City Manager Doug Paris, who was instrumental in getting Fibrant up and running in Salisbury, said the incident underlined the need to have redundancy to keep customers online.  While the city asks DukeNet for an explanation of the most recent service outage, Salisbury is taking bids for backup service.

Redundancy is a lesson virtually every service provider learns — commercial or otherwise.  What company has not suffered a significant service outage from an errant backhoe or construction crew severing a vital fiber link? Without a backup provider, service fails and customers howl.  Those companies experiencing multiple outages soon learn having a second provider can keep service disruptions to a minimum and more importantly make them invisible to customers.

Salisbury is located northeast of the city of Charlotte, N.C.
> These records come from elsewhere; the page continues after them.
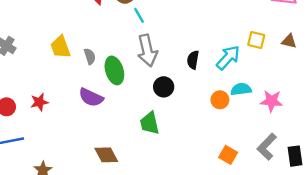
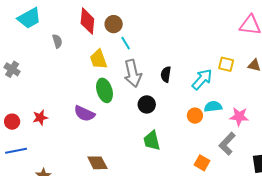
yellow trapezoid: (60, 47) -> (98, 59), moved
gray semicircle: (90, 56) -> (57, 41), moved
black semicircle: (193, 60) -> (166, 74), moved
green trapezoid: (150, 123) -> (152, 141), moved
gray L-shape: (267, 147) -> (227, 144), moved

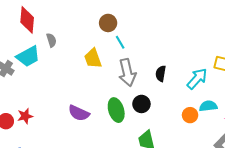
cyan trapezoid: (29, 18) -> (28, 56), moved
red diamond: (87, 21) -> (27, 20), moved
green ellipse: (105, 90) -> (116, 110), moved
red star: (40, 118) -> (25, 116), moved

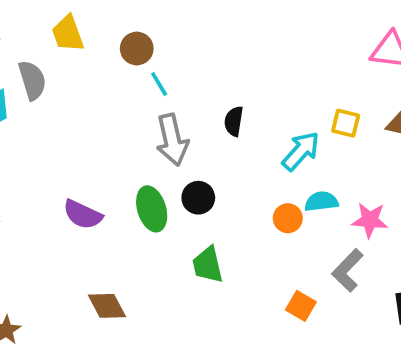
gray semicircle: (51, 40) -> (32, 80), size x1.5
yellow trapezoid: (93, 58) -> (68, 34), moved
black semicircle: (161, 74) -> (234, 121), moved

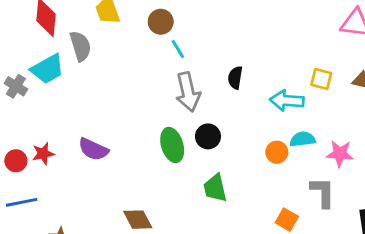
cyan arrow: (301, 151) -> (287, 101), turned -128
purple semicircle: (83, 214) -> (93, 149), moved
gray L-shape: (347, 270) -> (323, 192), turned 136

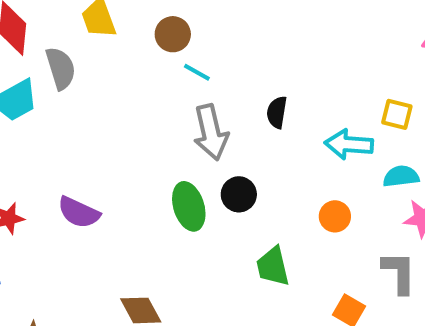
cyan line: (178, 49) -> (197, 72), turned -30
cyan semicircle: (303, 139) -> (401, 176), moved
green trapezoid: (215, 188) -> (273, 266), moved

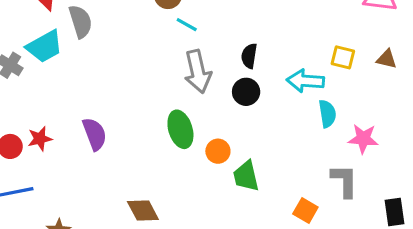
cyan semicircle: (401, 176) -> (327, 114), moved, turned 88
black circle: (239, 194) -> (246, 92), moved
purple semicircle: (79, 212) -> (95, 134), turned -136
orange circle: (335, 216) -> (218, 151), moved

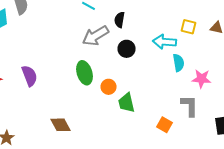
black semicircle: (249, 56) -> (120, 20), moved
gray arrow: (198, 71) -> (96, 36), turned 72

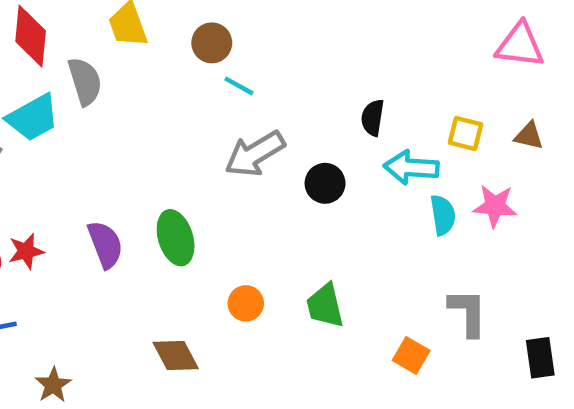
black semicircle: (120, 20) -> (373, 118), moved
green ellipse: (84, 73) -> (176, 238), moved
pink star: (202, 79) -> (495, 206), moved
orange circle: (108, 87) -> (246, 303), moved

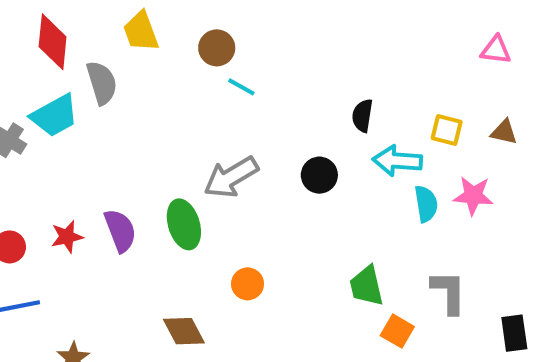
pink triangle: (520, 45) -> (496, 50), size x0.7
gray arrow: (255, 154) -> (231, 177), moved
red star: (26, 251) -> (67, 237), moved
green trapezoid: (325, 306) -> (367, 286), moved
Paris told the Salisbury Post the city’s intent to contract with a second supplier has its benefits. A large educational institution has now signed up for service, with several potential new business customers considering Fibrant as well.

Fibrant has won a 13% market share in Salisbury, supplying phone, Internet, and cable TV to more than 1,700 customers.  Fibrant offers the fastest broadband service in the city and competes primarily with Time Warner Cable.  It also faces perennial opposition from anti “government broadband” critics, many nipping at the provider for political reasons.

Opponent John Bare has compared Fibrant to welfare, opposing it because it is not operated by the private sector.

But Fibrant has kept its competitors on their toes, forcing both the local cable and phone company to offer cut-rate deals for new customers and those threatening to switch.  Those low prices and retention deals have cut into Fibrant’s projected share of business in the community, but city officials note the customers who do sign up stay with the provider.  Fibrant has a 99% customer retention rate.

Fibrant’s biggest challenge remains its start up costs and debt.  The provider spends nearly $1,350 for each residential installation, for which it charges customers nothing unless they depart within a year of signing up.  Fibrant recoups installation and network construction costs from customers over time.  But the company does have plans to more aggressively market its service to Salisbury’s 34,000 residents in light of competitive offers from cable and phone companies.  Fibrant manages to win around 30 new customers a week.

Salisbury’s fiber network does not pitch customers “teaser rates” that rise considerably after the promotion expires. It prefers to market its superior speeds and service, and notes all of the revenue earned by Fibrant stays in the local community instead of being pocketed by Wall Street banks and investors.